Don't treat electricity, oil markets as equals


Readers ask: Why don't you attack the oil companies the way you do certain other energy providers?

Lefties believe the price restraints and heavy regulation I favor for electricity should be slapped on Exxon, Chevron and other petro purveyors.

Righties think I'm afraid to blast Big Oil because an honest discussion of price controls on gasoline would raise questions about government interference in any market, including electricity. But oil companies are different. Oil is to electricity as spaghetti is to helium. The oil market works. The kilowatt market doesn't.

Petro regulation is miles from perfect, but oil and gas prices are about where they ought to be based on the free forces of supply and demand. If the talk about "gouging" and "windfall profits" amounts to much more than blather in an election year, we'll pay in the long run.

Unlike electricity, gasoline is not controlled by a monopoly or oligopoly. There is a choice. You can probably buy gas from a dozen stations near your house, all competing for your trade.

Yes, recent mergers - Exxon with Mobil, Conoco with Phillips, etc. - have culled the herd. Regulators should regard further consolidation with a miserly eye. But the number of remaining players - including Exxon Mobil, Shell, BP, Conoco, Chevron, Citgo, Sunoco - provides sufficient competition by any economics textbook.

What about huge profits? Exxon Mobil said last week that it earned $8.4 billion in the first quarter. Isn't that damning evidence that something funny is going on?

No. The oil companies own the oil or the rights to it. Thanks to supply that has not kept up with booming demand, the price of oil has doubled in recent years, not unlike the appreciation of your home, if you are a homeowner. Should you pay a windfall profits tax on your house?
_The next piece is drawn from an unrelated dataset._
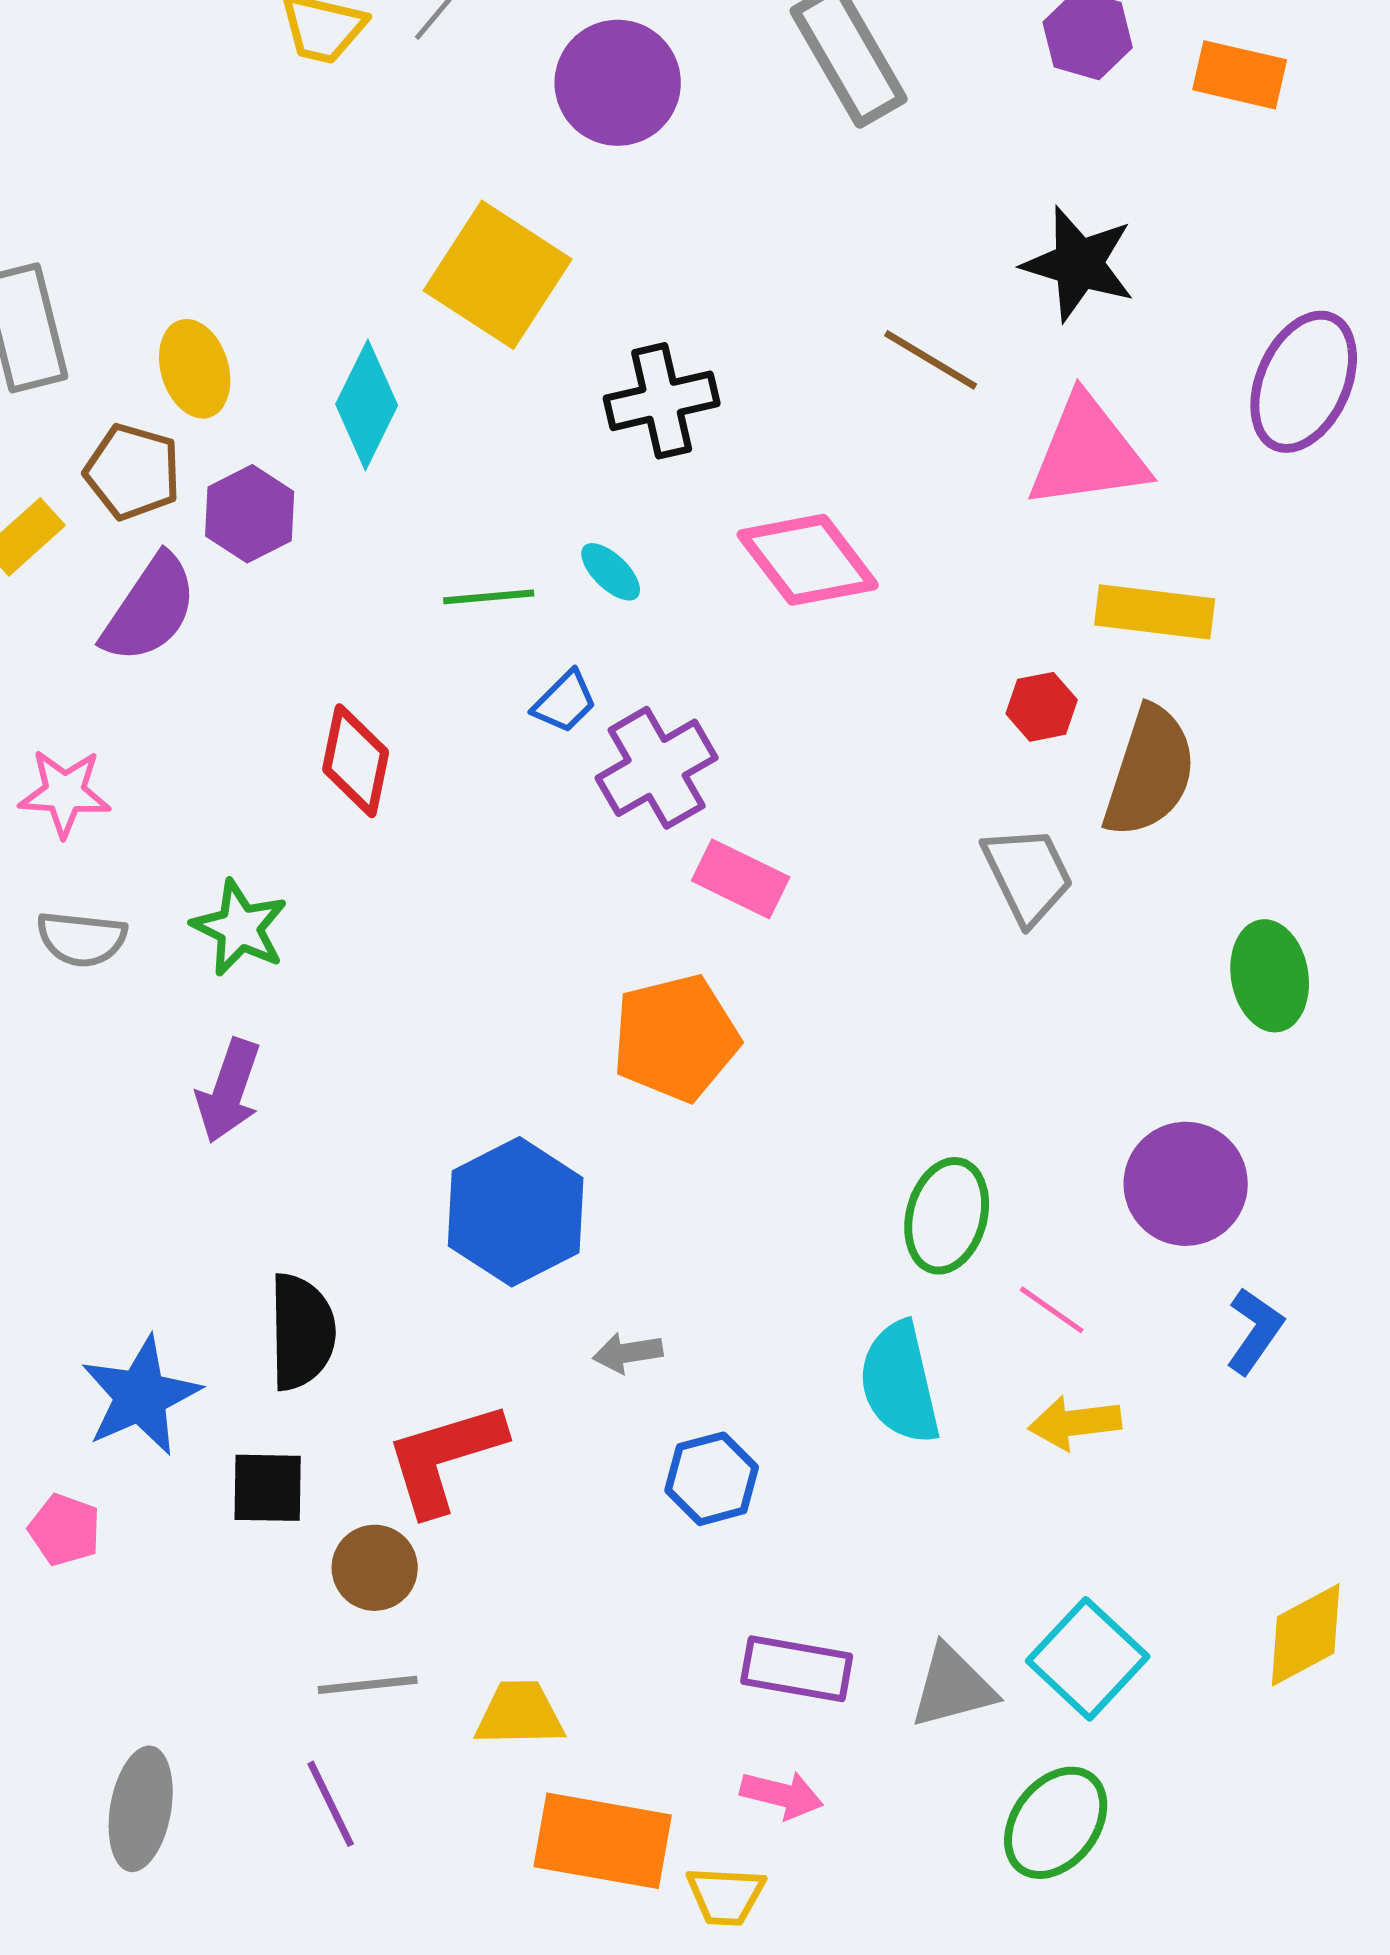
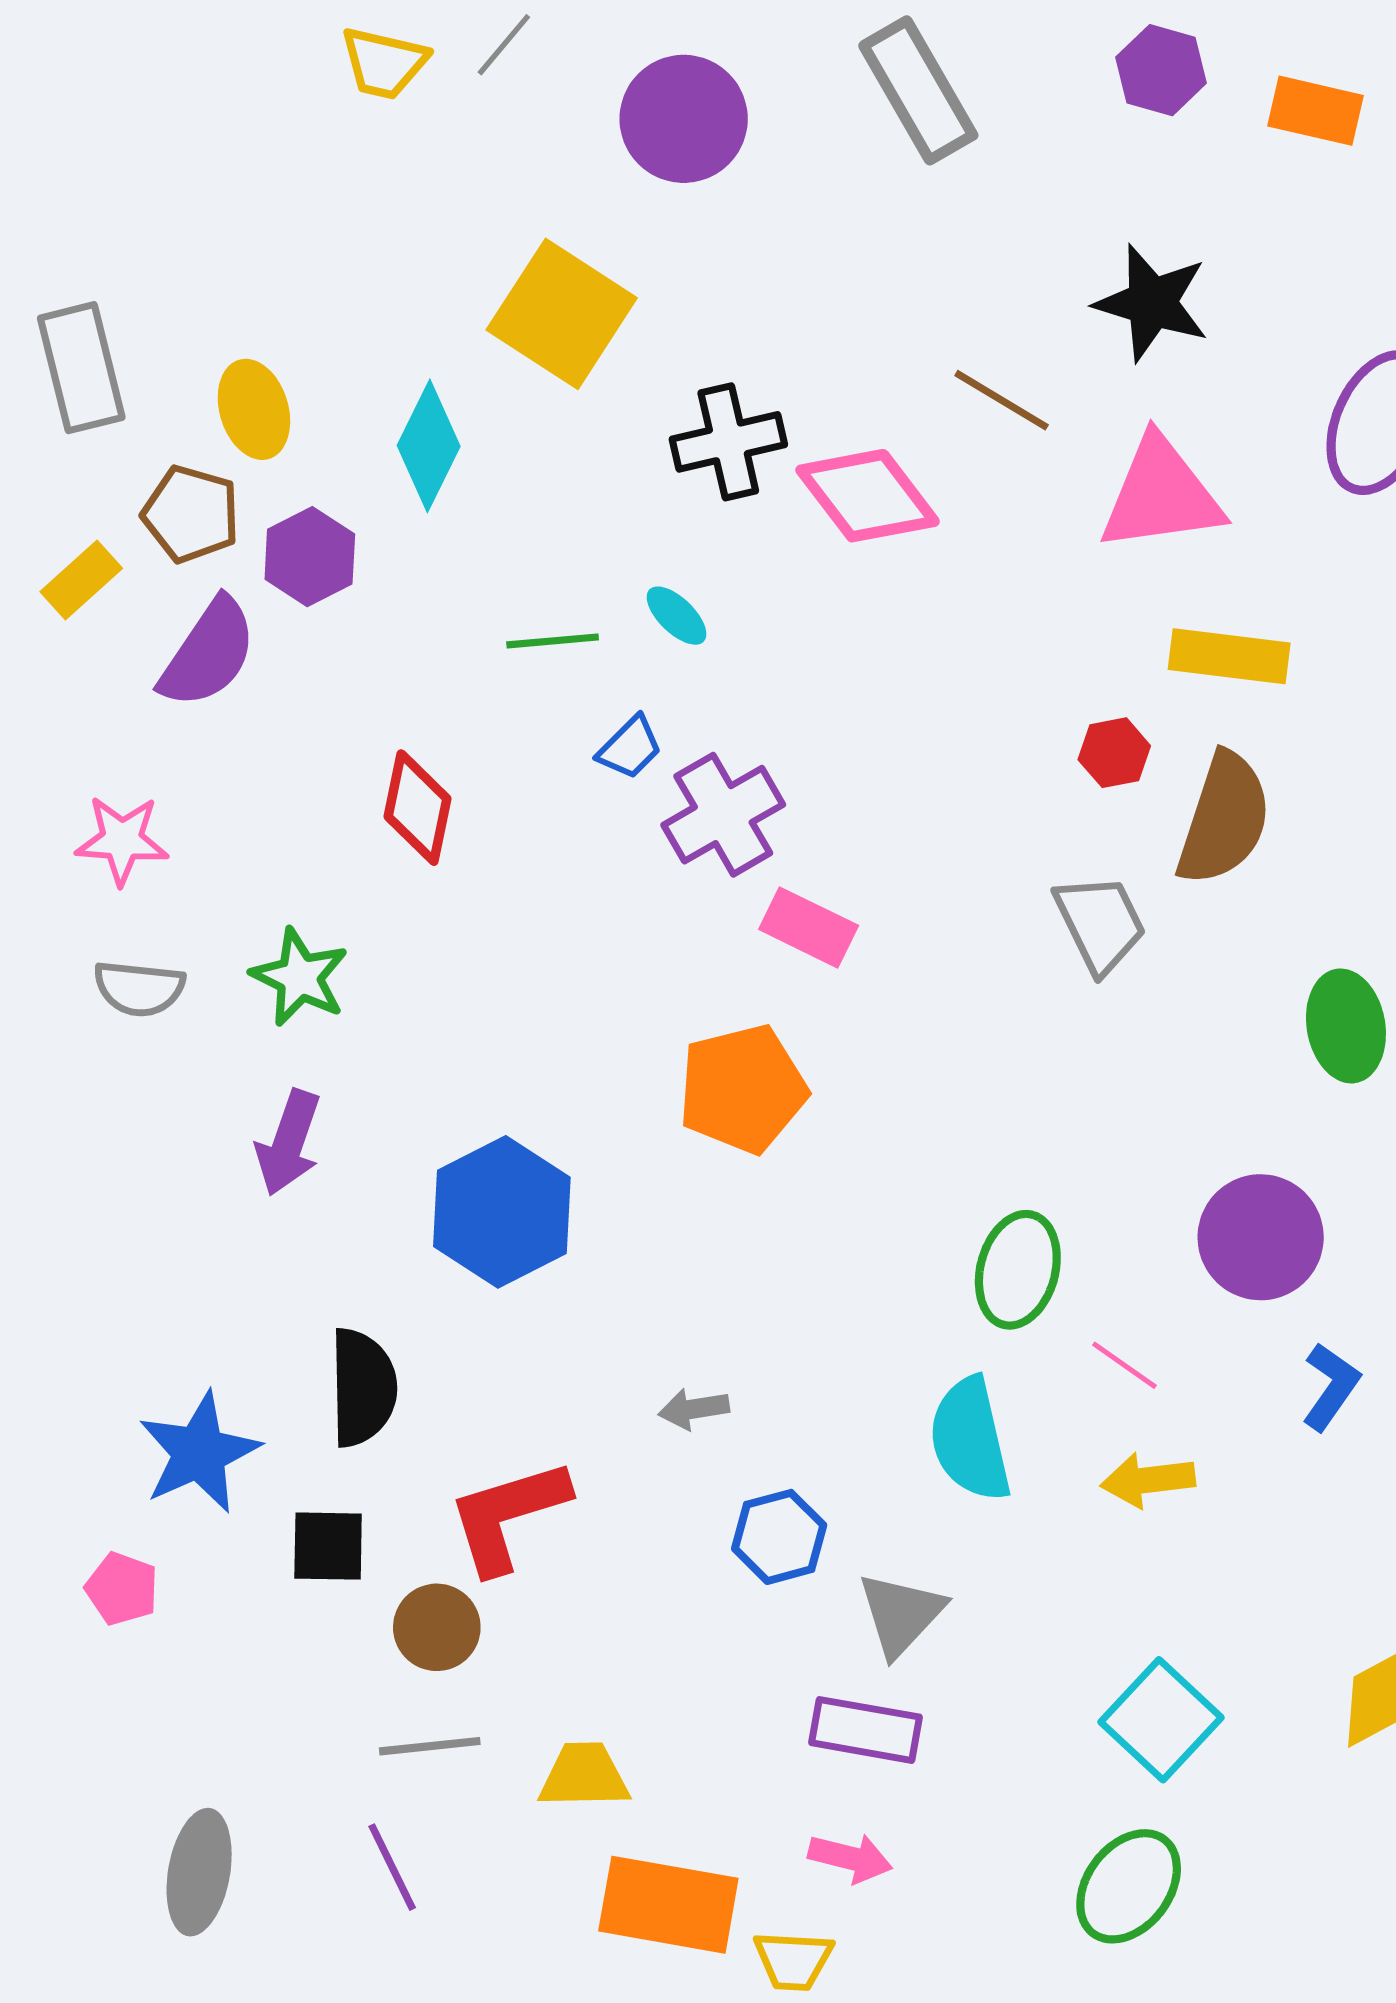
pink diamond: (808, 560) -> (867, 496), moved
blue hexagon: (516, 1212) -> (502, 1212), moved
gray triangle: (953, 1687) -> (901, 1614), moved, turned -32

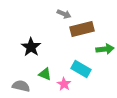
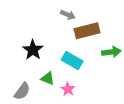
cyan rectangle: (81, 69) -> (72, 60), moved
gray semicircle: (21, 86) -> (22, 91), turned 114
It's not out of the question that collusion exists among oil giants. But if so, it's a reason to prosecute them under existing laws, not write new ones.

Gasoline an elective

Electricity is necessary to modern life, affording a means of illumination and nourishment to which even the poorest household has a right. Gasoline, while important, is more an elective. Even if you need to travel to a job, public transport is often an option. This is another reason to treat kilowatts differently.

Oil and gas can be stored once they are produced. This yields inventories that cushion supply shocks and moderate price swings in any healthy market. Last week the Energy Department reported that U.S. crude oil inventories were 6 percent higher than stocks from a year ago and amounted to two weeks' supply.

Electricity, by contrast, must be used almost immediately once generated. Nobody has figured out how to bottle it. This evanescence, combined with the fact that your utility is the sole, sometimes unreliable provider, causes shortages, blackouts and even wilder price swings than with gas.

In the oil market, high prices are working their usual magic of getting profit-hungry businesses to seek, find, extract and deliver new product. Everywhere, $3 gas is inspiring companies to expand oil production, which eventually will boost supply and cause prices to be lower than they otherwise would have been.

In March there were 3,069 rigs drilling for oil around the world - up nearly a fifth from a year earlier, according to oil services firm Baker Hughes. U.S. rigs are up by a similar portion.

On the other hand, thanks to environmental restrictions and huge capital costs, new electrical plants will add less than 2 percent to U.S. generating capacity this year, according to the Energy Department.

That's less than projected economic growth, which means kilowatts are getting even scarcer. And nearly all the new plants burn natural gas, which is the most expensive way to make juice.

Yes, these facts could support an argument to weaken environmental laws and allow electricity prices to rise even higher, paving the way for more generators and the profits to pay for them. But environmental regulations save society from another kind of cost: pollution. And, as noted, the people least able to pay high electricity prices often have no choice in the matter.

Affected by market

Unlike electricity, oil has a track record of responding to market forces. High prices in the 1970s and early 1980s caused amazing increases in supply and decreases in demand that set the stage for nearly two decades of energy stability.

None of this is to say that oil companies are good guys or that their obscene CEO pay is OK or that they shouldn't pay much higher taxes and royalties on land leased from the United States and its citizens. (The New York Times called oil-giant "royalty relief" a $7 billion "giveaway.") But that's different from trying to cut prices by government order.

No matter what's causing $3 gas - jitters over Iran, Nigerian shutdowns or ethanol shortages - we should still trust the markets more than Washington to fix it. For electricity, however, there is no free market to call on.